Accuracy is defined as the closeness of observations to the truth. Within geographic information science, this definition does not necessarily cater for all situations associated with geographic information—hence the use of alternative terms, such as uncertainty, precision, and vagueness. The reason for the deficiency is that while the definition works well for features in the built environment, the natural environment presents considerable difficulties when we try to describe and model it. In addition, there are several different perspectives to accuracy that are important in GIS. These are positional, temporal, and attribute accuracy and the issues of logical consistency and completeness.
Positional accuracy, the accuracy of a feature’s database coordinates, can sometimes easily be confirmed. For example, how close a street pole’s database coordinates are to its real-world coordinates can be determined by using specialized field-surveying equipment to gain an answer correct to a few centimeters. This works well for features in the built environment that are represented by points in a database.
However, in other cases, such as determining the accuracy of the location of a lake boundary as it is represented in a database, it may be impossible to assess positional accuracy. In this instance, the boundary will rise and fall with the water level, so we do not necessarily know what “truth” we should be trying to test against. In addition, if we use field survey to determine the coordinates of points on the actual lake boundary, then we face the problem of trying to compare these points with the boundary in the database, which is recorded by a series of straight-line segments. Measuring the positional accuracy of other natural phenomena represented in digital form is similarly difficult. For instance, the location of a vegetation boundary may vary between experts, depending on the criteria (such as precision, minimum mapping unit, and classification) used to delineate different vegetation types. This may be coupled with the problem that a field survey cannot always be conducted to record the accuracy of a (conceptual) boundary that may not actually exist on the ground—although plantation and clear-cut forest boundaries would be an exception.
The lake edge example can also be used to introduce the concept of temporal accuracy, the accuracy of the temporal information held in a database. For example, if a lake polygon had the time stamp of the date of the aerial photography from which it was digitized, then that time stamp should not be in error. However, temporal accuracy should not be confused with the “database time,” the date the polygon was recorded in a database (which might be a considerable time after the aerial photography was flown), or with a currency” or “up-to-dateness,” a measure of how well the database reflects the real-world situation at the present or a particular time in the past.
Attribute accuracy, the accuracy of attributes listed for a database feature, can also be easily checked in some cases but not others. For example, the street address for a land parcel in a database can be quickly checked for correctness, but determining the accuracy of the land use description for the same parcel can be difficult.

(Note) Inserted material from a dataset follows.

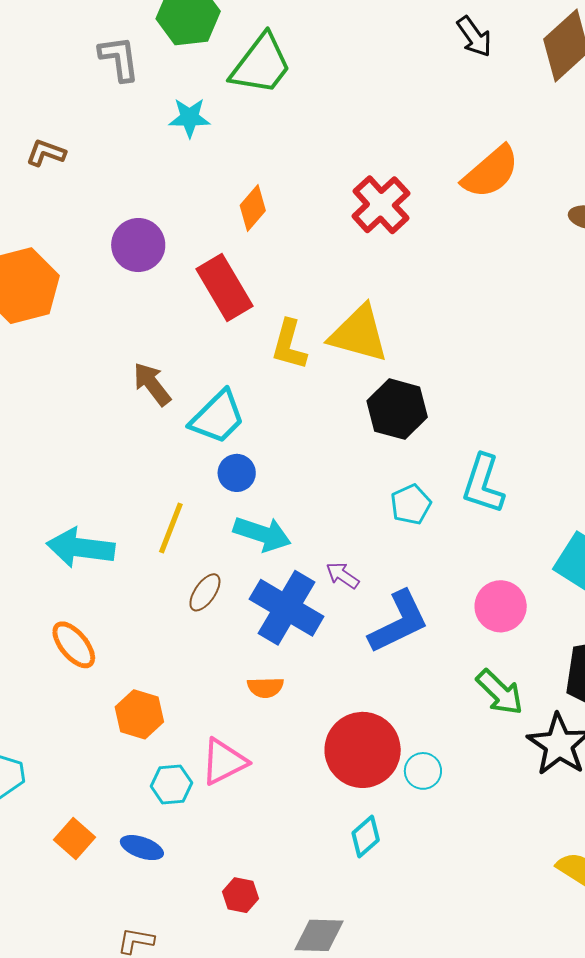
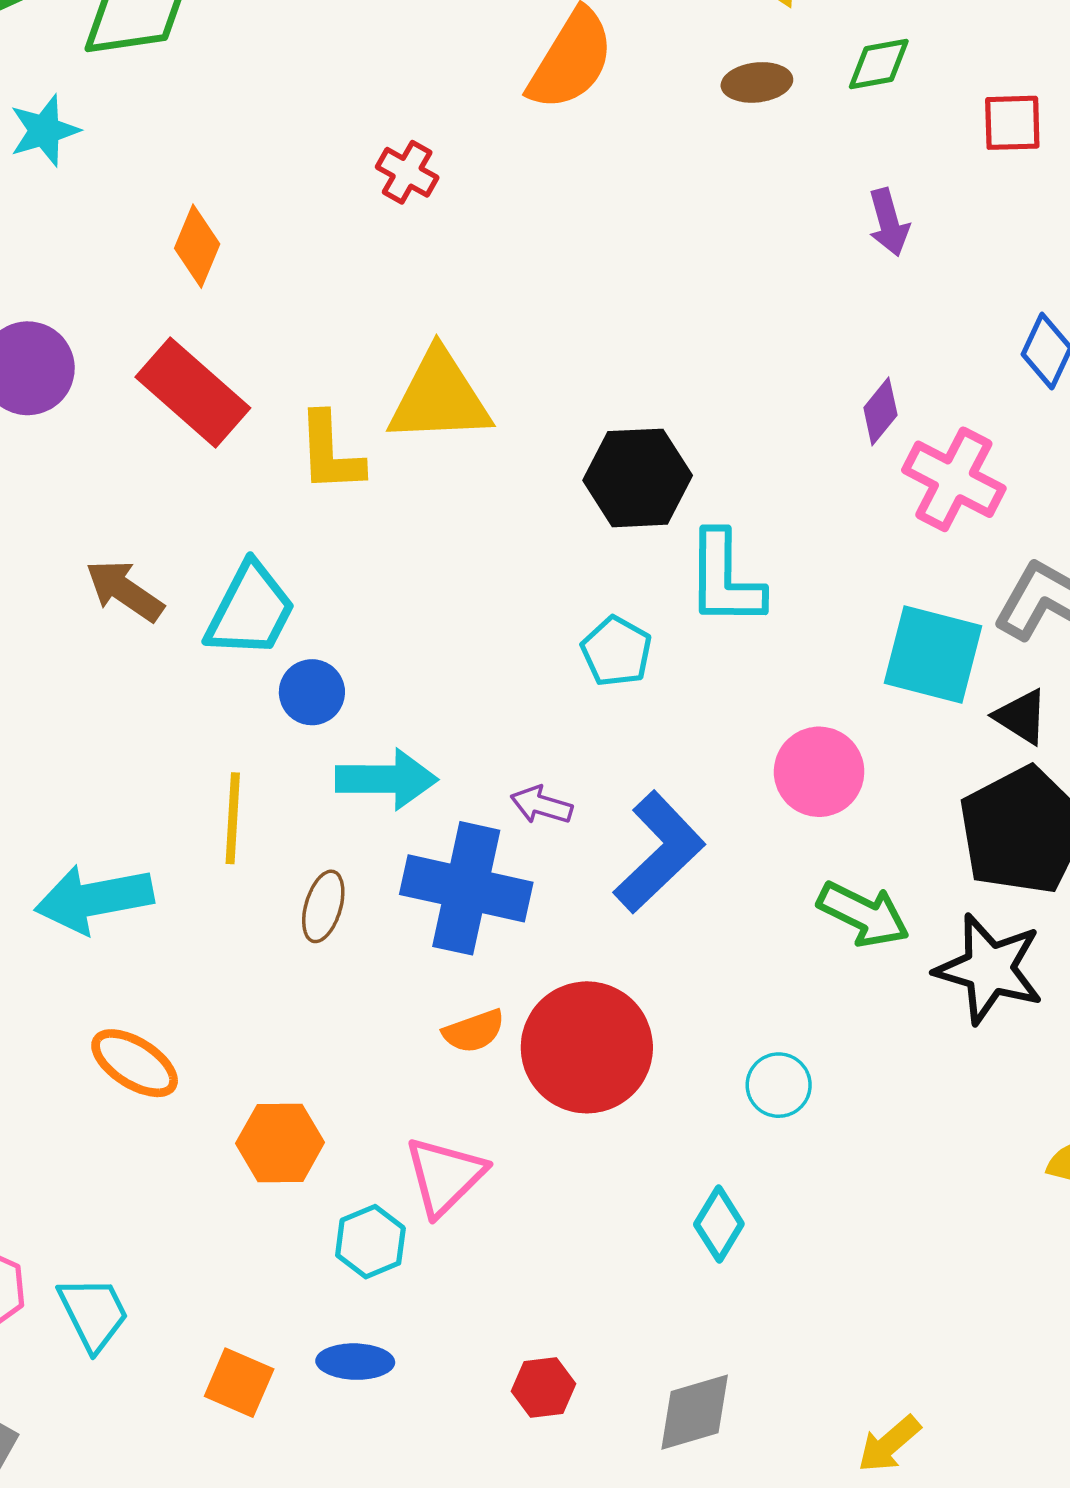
red cross: (381, 205) -> (407, 172), size x0.6
black hexagon: (397, 409) -> (638, 478), moved
red circle: (363, 750) -> (587, 1047), moved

The parcel may contain a large building with underground car parking, retail shops, and residential apartments, yet the database records the land use only as “retail.” So the database is only partly accurate. In the natural environment, the accuracy of soil classifications might be checked by testing at-point sample sites, but soils are rarely pure in their classification, and the database description will be only partly correct.
Logical consistency is a form of accuracy used to describe the correctness of relationships between database features and those found in the real world. An example of this is an emergency dispatch application where it is critical that all roads connecting in the real world are actually connected in the database; otherwise, incorrect routing of emergency vehicles
Accuracy may also be documented in terms of completeness—that is, are all features in the real world shown in a database? Often, features are deliberately deleted from databases for the sake of simplicity, such as including only major walking tracks or vegetation polygons over a certain size. Omission is not always an indication of nonexistence. Thus, in some cases, accuracy is easy to determine according to our definition, but often there is conflict as a result of the way we model the world with geographic information and of the nature of the world itself.